Monday, July 19, 2010

Asian Literature

This post features six novels from our Asian Literature titles:
  • The Boat To Redemption by Su Tong. Disgraced Secretary Ku has been banished from the Party - it has been officially proved he does not have a fish-shaped birthmark on his bottom and is therefore not the son of a revolutionary martyr, but the issue of a river pirate and a prostitute. Mocked by the citizens of Milltown, Secretary Ku leaves the shore for a new life among the boat people on a fleet of industrial barges. Refusing to renounce his high status, he maintains a distance - with Dongliang, his teenage son - from the gossipy lowlifes who surround him. One day a feral little girl, Huixian, arrives looking for her mother, who has jumped to her death in the river. The boat people, and especially Dongliang, take her to their hearts. But Huixian sows conflict wherever she goes, and soon Dongliang is in the grip of an obsession for her. He takes on Life, Fate and the Party in the only way he knows…The Road to Redemption was awarded the Man Asian Literary Prize for 2009.
  • The Wasted Vigil by Nadeem Aslam. Marcus Caldwell, an English widower and Muslim convert, lives in an old perfume factory in the shadow of the Tora Bora Mountains in Afghanistan. Lara, a Russian woman arrives at the house one day in search of her brother, a Soviet soldier who disappeared in the area may years previously, and who may have know Marcus's daughter. In the days that follow, further people arrive at the house, each seeking someone or something. The stories and histories that unfold, intervening and overlapping, span nearly a quarter of a century and tell of the terrible afflictions that have plagued Afghanistan - and the love that can blossom during war and conflict.

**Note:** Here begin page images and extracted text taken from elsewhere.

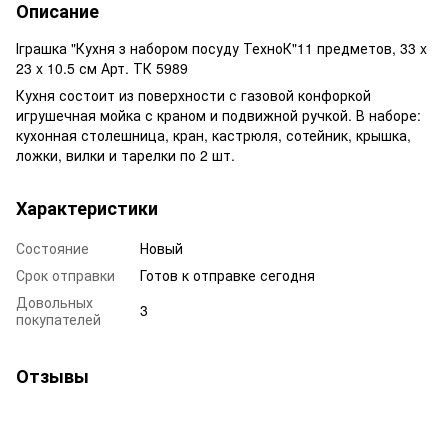
Описание
Іграшка "Кухня з набором посуду ТехноК"11 предметов, 33 x
23 x 10.5 см Арт. ТК 5989
Кухня состоит из поверхности с газовой конфоркой
игрушечная мойка с краном и подвижной ручкой. В наборе:
кухонная столешница, кран, кастрюля, сотейник, крышка,
ложки, вилки и тарелки по 2 шт.
Характеристики
Состояние
Новый
Срок отправки
Готов к отправке сегодня
Довольных
3
покупателей
Отзывы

  • The Wish Maker: A Novel by Ali Sethi. A brilliant, enthralling debut novel about a fatherless boy growing up in a family of outspoken women in contemporary Pakistan. Zaki Shirazi and his female cousin Samar Api were raised to consider themselves "part of the same litter". Together, they watched American television and memorized dialogue from Bollywood movies, attended dangerous protests and formed secret friendships. In a household run by Zaki's crusading political journalist mother and iron-willed grandmother, it was impossible to imagine a future that could hold anything different for each of them. But adolescence approaches and the cousins' fates diverge. Samar's unconventional behaviour brings severe consequences for her, while Zaki is sent out to discover the world for himself. It is only after years of separation from Samar that he is forced to confront the true nature of happiness, selfhood, and commitment to those he loves. Chronicling world-changing events that have never been so intimately observed in fiction, and brimming with unmistakable warmth and humour, The Wish Maker is the powerful account of a family and an era, a story that shows how, even in the most rapidly shifting circumstances, there are bonds that survive the tugs of convention, time, and history.
  • Sweet Offerings by Chan Ling Yap. Set between the late 1930s and 1960s, this is the tale of Mei Yin, a young Chinese girl from an improvised family. Her destiny is shaped when she is sent to Kuala Lumpur to become the ward and companion of the tyrannical and bitter Su Hei who is looking for a suitable wife for her son…and ultimately a grandson and heir to the family destiny. Sweet Offerings is not just a fictional story of the events that ripped one family apart, but a taste of Malaysia's historical, political and cultural changes during its transition from colonial rule to independence and beyond.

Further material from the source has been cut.